I've written before that I feel very out-of-place now. I don't live with a real family, and I'm moving all over the place.
I'm facing something that brings back memories that only intensify the feeling of 'not belonging' - study abroad.
Is it strange that I spend six months in Europe, and I felt more at home in the busy streets of London than I do now in the area that I grew up in? Is there something deeper in me that says: This is where you belong?
For a little while now I've been struggling with my Japanese. As college begins, I find myself wondering: is that really what you want to do? I know, deep in myself, that I want to pursue Japanese. Being rejected from the Japanese Government program shook me pretty hard, and that's probably why I'm experiencing such difficulty with it now. It was something I wanted, more than anything else, and I didn't get it.
Is it that I'm not supposed to be in Japan?
This horrific thought is haunting me. I've given up so much for simply the idea of living in Japan that the idea that I'm not supposed to be there is painful. But now, as I look through the list of study abroad options that's available right now (Japan is not on there as of yet), I feel drawn to London and Wales.
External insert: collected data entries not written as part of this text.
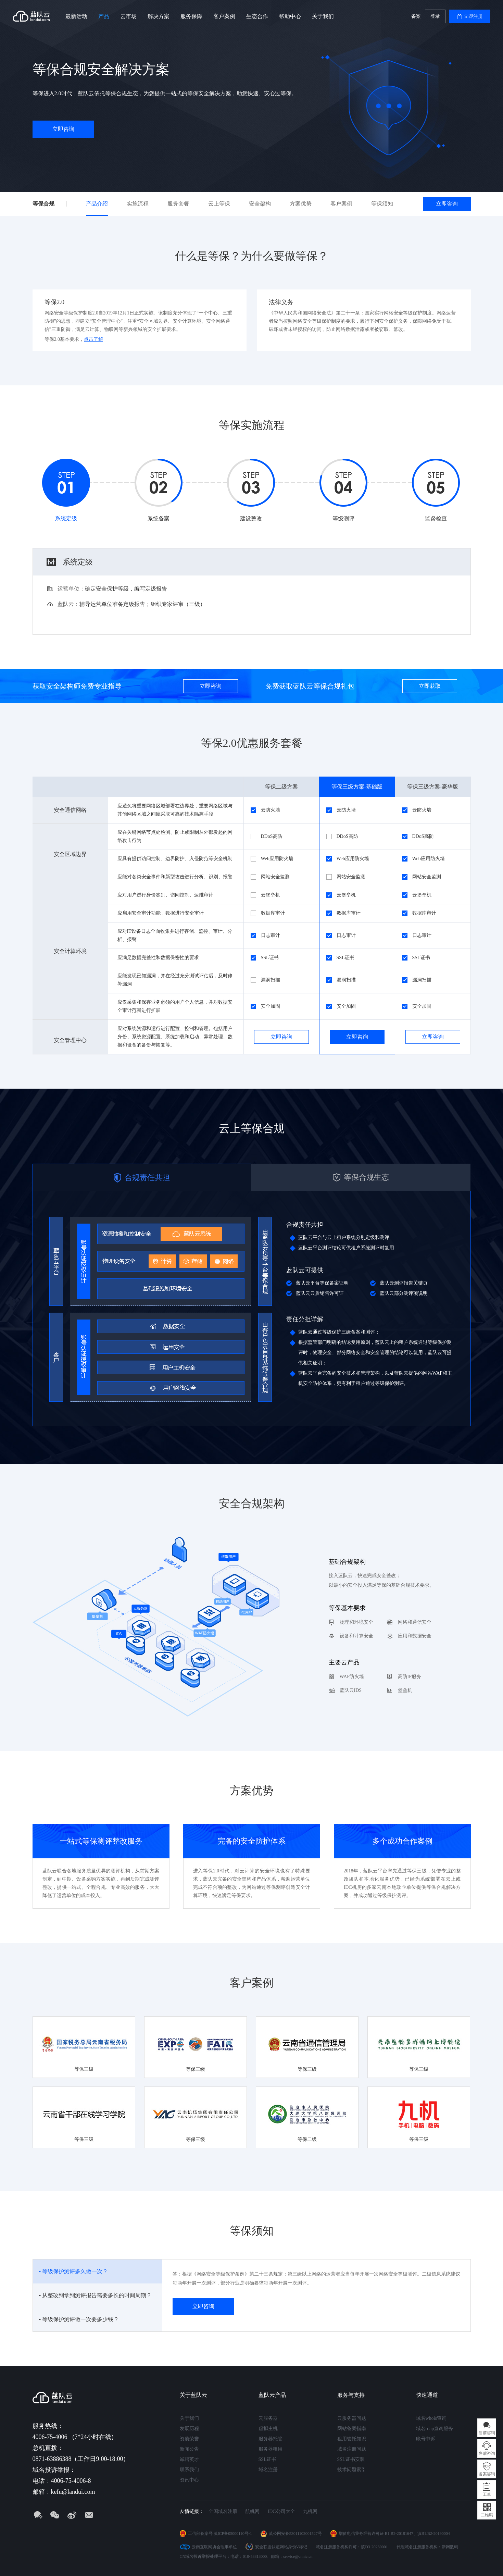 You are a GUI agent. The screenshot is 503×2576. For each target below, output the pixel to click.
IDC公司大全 (281, 2511)
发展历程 (189, 2428)
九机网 (310, 2511)
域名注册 (268, 2469)
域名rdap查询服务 (434, 2428)
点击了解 (93, 339)
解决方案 (158, 16)
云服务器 (268, 2418)
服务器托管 (270, 2438)
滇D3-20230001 (374, 2546)
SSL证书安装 (351, 2459)
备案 (416, 16)
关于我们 (323, 16)
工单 (487, 2494)
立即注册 (473, 16)
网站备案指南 (351, 2428)
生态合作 (257, 16)
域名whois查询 (431, 2418)
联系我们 (189, 2469)
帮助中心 (290, 16)
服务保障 (191, 16)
The memories of the busy bustling street, soaring cathedrals, and the majesty of the land brings tears to my eyes. I feel a longing to be back at 27 Palace Court in Bayswater, Kensington, or back in Cardiff, where I spent only one day.
Is that where I'm supposed to go? Is England where I'm supposed to be?
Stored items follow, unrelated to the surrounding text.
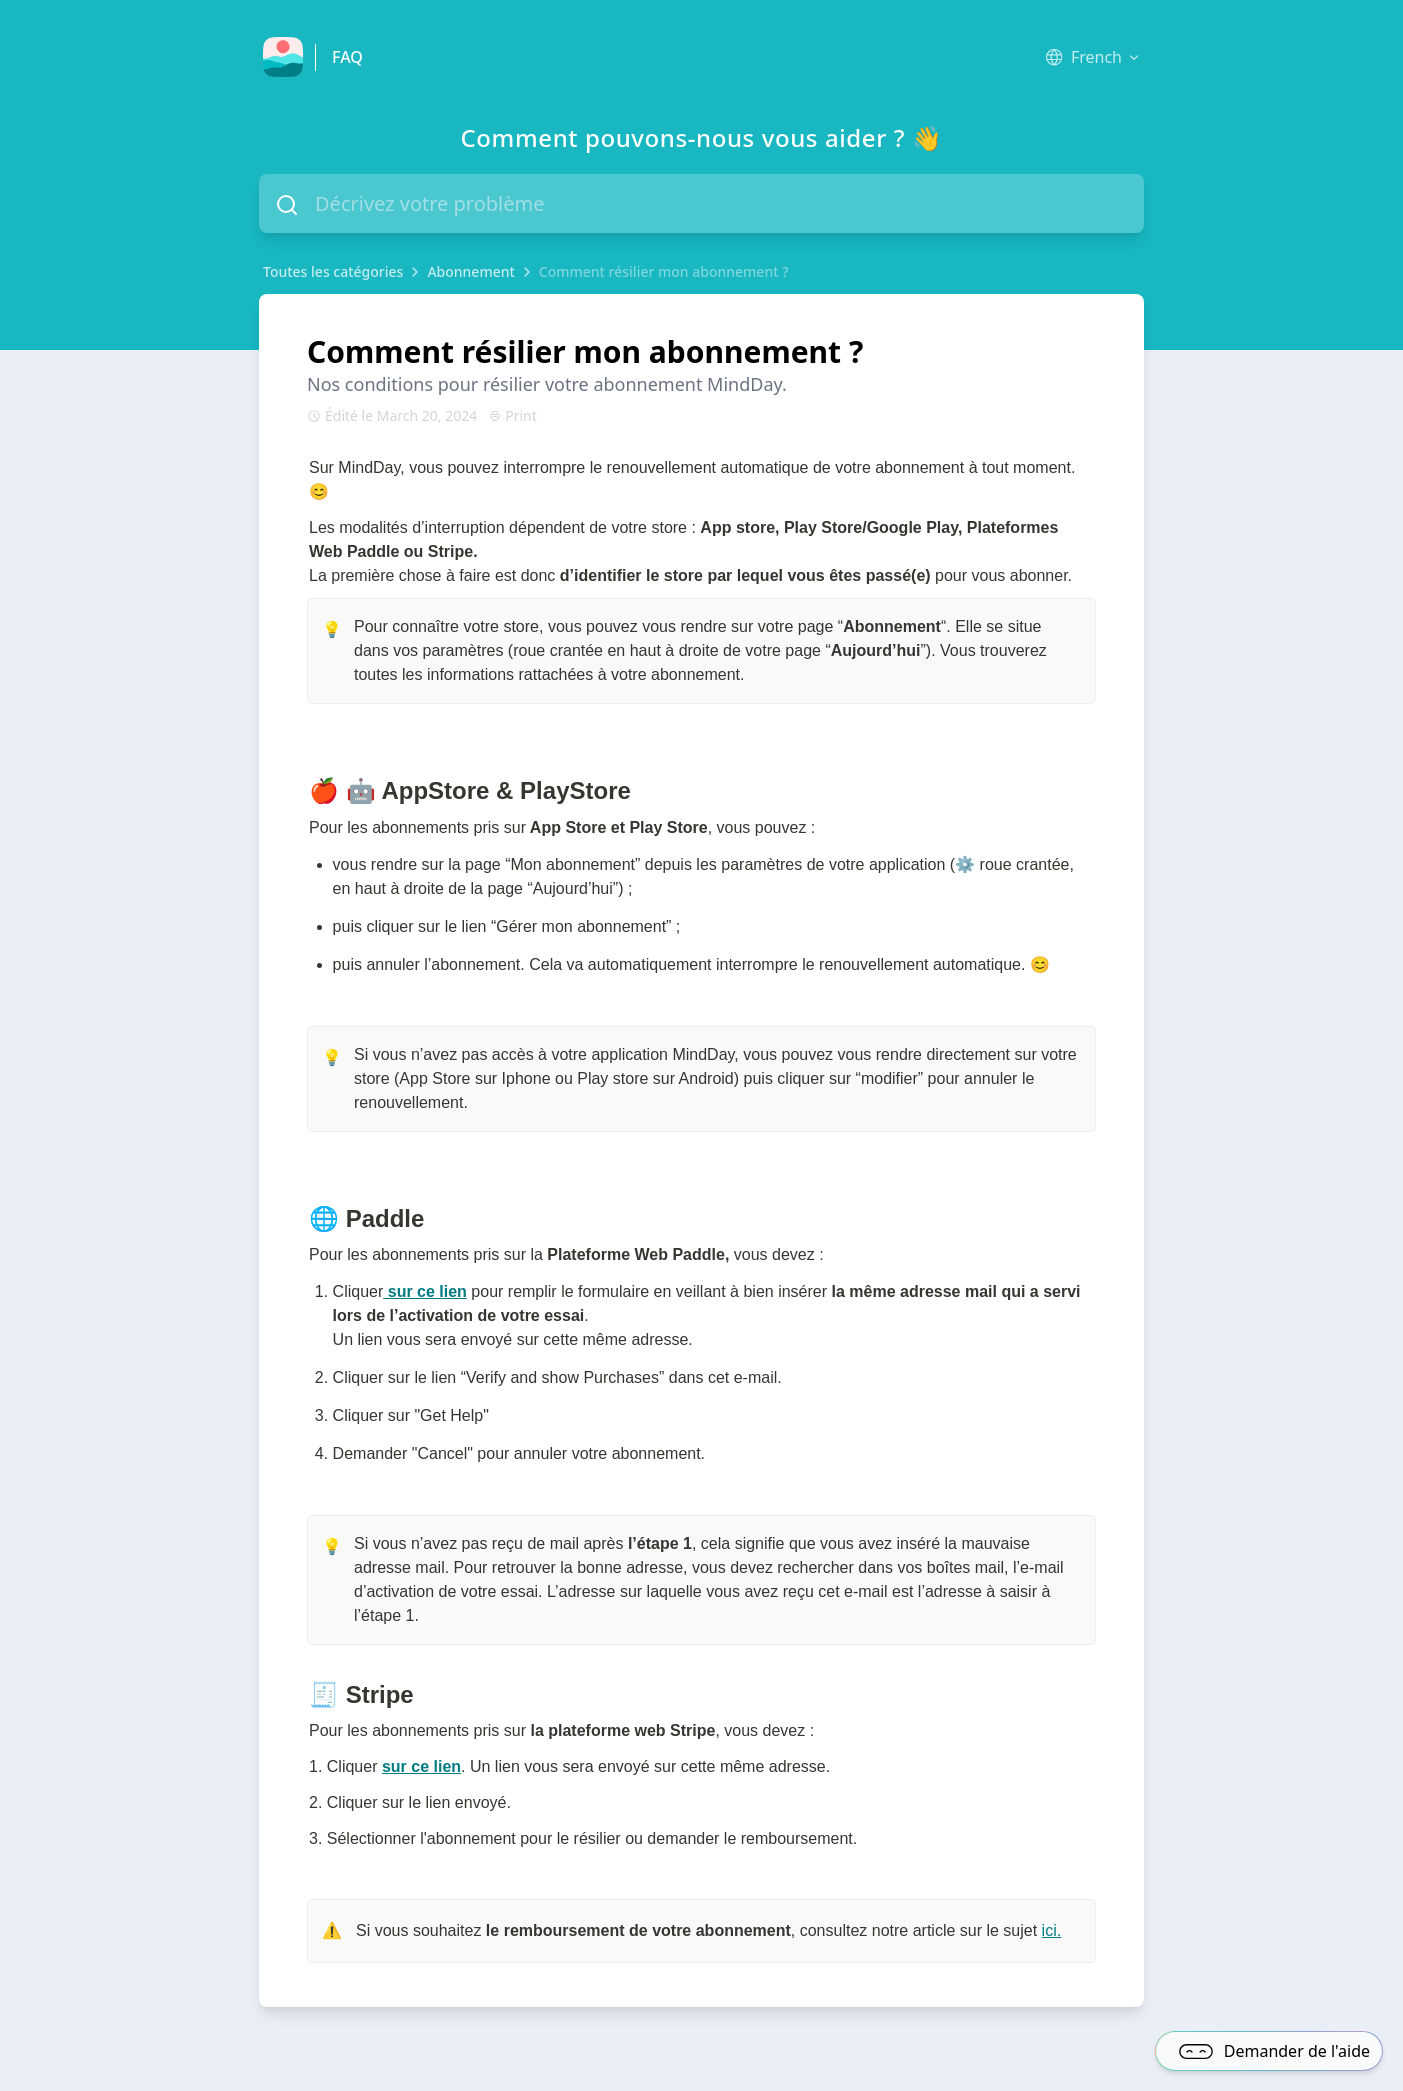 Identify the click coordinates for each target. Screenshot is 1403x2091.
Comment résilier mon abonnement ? (664, 271)
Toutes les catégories (333, 271)
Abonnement (470, 271)
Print (513, 415)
I suppose the only way to figure it out is just to go. But the question is - should I go to England immediately? Or should I take this spring to go to Japan and confirm for myself whether or not that's where I should be?
I don't know. I don't feel like I know anything anymore. Where I want to be now feels like it's forbidden. I'm already so lost... how much longer, and what more do I have to sacrifice to find where I belong?